# Brief
Below are records to print word for word; include none of their pictures.

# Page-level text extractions
● ● ● ● ●
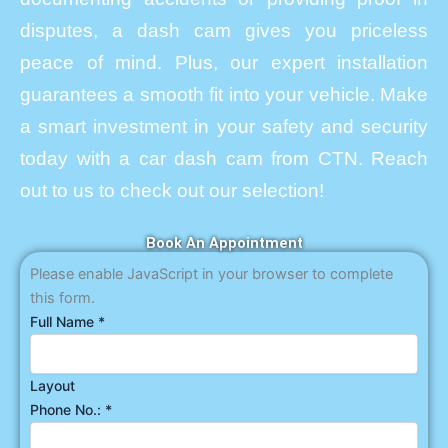
disputes, a dash cam gives you priceless
peace of mind. Plus, our expert installation
guarantees a smooth fit into your vehicle. Make
a smart investment in your safety and security
today with a car dash cam from CTN. Reach
out to us to check out our selection!
Book An Appointment
Please enable JavaScript in your browser to complete
this form.
Full Name
*
Layout
Phone No.:
*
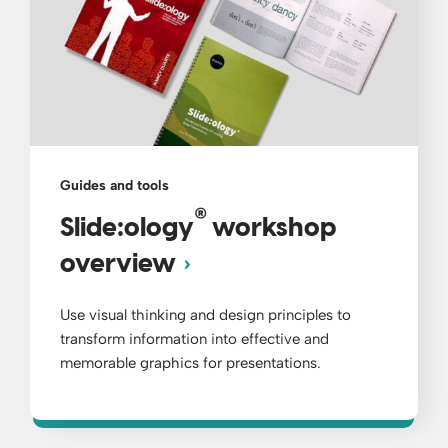
Guides and tools
®
Slide:ology
workshop
overview
Use visual thinking and design principles ​to
transform information into effective and
memorable graphics for presentations.​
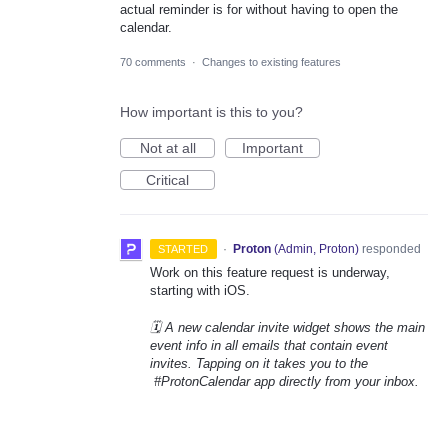
actual reminder is for without having to open the
calendar.
70 comments
·
Changes to existing features
How important is this to you?
Not at all
Important
Critical
·
Proton
(
Admin, Proton
)
responded
STARTED
Work on this feature request is underway,
starting with iOS.
🗓️ A new calendar invite widget shows the main
event info in all emails that contain event
invites. Tapping on it takes you to the
#ProtonCalendar app directly from your inbox.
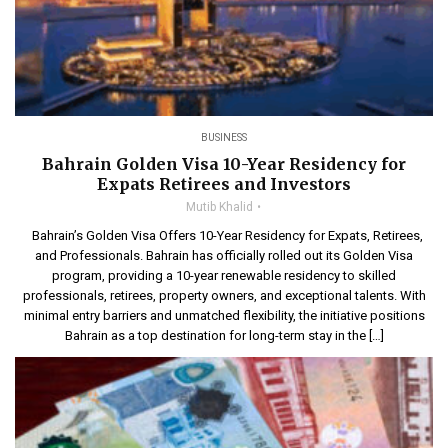
BUSINESS
Bahrain Golden Visa 10-Year Residency for
Expats Retirees and Investors
Mutib Khalid
Bahrain’s Golden Visa Offers 10-Year Residency for Expats, Retirees,
and Professionals. Bahrain has officially rolled out its Golden Visa
program, providing a 10-year renewable residency to skilled
professionals, retirees, property owners, and exceptional talents. With
minimal entry barriers and unmatched flexibility, the initiative positions
Bahrain as a top destination for long-term stay in the […]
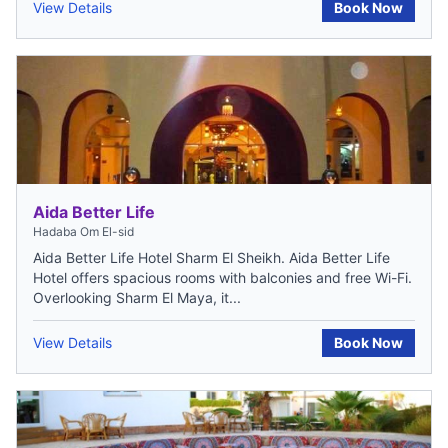
View Details
Book Now
Aida Better Life
Hadaba Om El-sid
Aida Better Life Hotel Sharm El Sheikh. Aida Better Life
Hotel offers spacious rooms with balconies and free Wi-Fi.
Overlooking Sharm El Maya, it...
View Details
Book Now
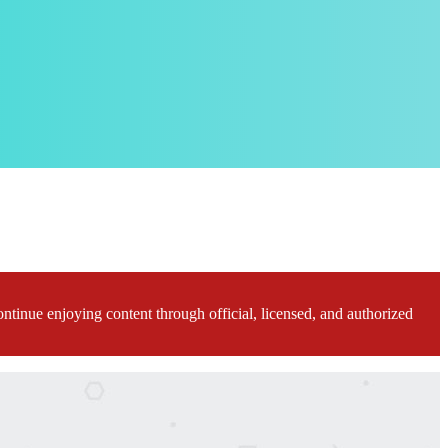
ontinue enjoying content through official, licensed, and authorized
● ● ● ● ●
# Response area
disputes, a dash cam gives you priceless
peace of mind. Plus, our expert installation
guarantees a smooth fit into your vehicle. Make
a smart investment in your safety and security
today with a car dash cam from CTN. Reach
out to us to check out our selection!
Book An Appointment
Please enable JavaScript in your browser to complete
this form.
Full Name
*
Layout
Phone No.:
*
Guides and tools
®
Slide:ology
workshop
overview
Use visual thinking and design principles ​to
transform information into effective and
memorable graphics for presentations.​
actual reminder is for without having to open the
calendar.
70 comments
·
Changes to existing features
How important is this to you?
Not at all
Important
Critical
·
Proton
(
Admin, Proton
)
responded
STARTED
Work on this feature request is underway,
starting with iOS.
🗓️ A new calendar invite widget shows the main
event info in all emails that contain event
invites. Tapping on it takes you to the
#ProtonCalendar app directly from your inbox.
BUSINESS
Bahrain Golden Visa 10-Year Residency for
Expats Retirees and Investors
Mutib Khalid
Bahrain’s Golden Visa Offers 10-Year Residency for Expats, Retirees,
and Professionals. Bahrain has officially rolled out its Golden Visa
program, providing a 10-year renewable residency to skilled
professionals, retirees, property owners, and exceptional talents. With
minimal entry barriers and unmatched flexibility, the initiative positions
Bahrain as a top destination for long-term stay in the […]
View Details
Book Now
Aida Better Life
Hadaba Om El-sid
Aida Better Life Hotel Sharm El Sheikh. Aida Better Life
Hotel offers spacious rooms with balconies and free Wi-Fi.
Overlooking Sharm El Maya, it...
View Details
Book Now
ontinue enjoying content through official, licensed, and authorized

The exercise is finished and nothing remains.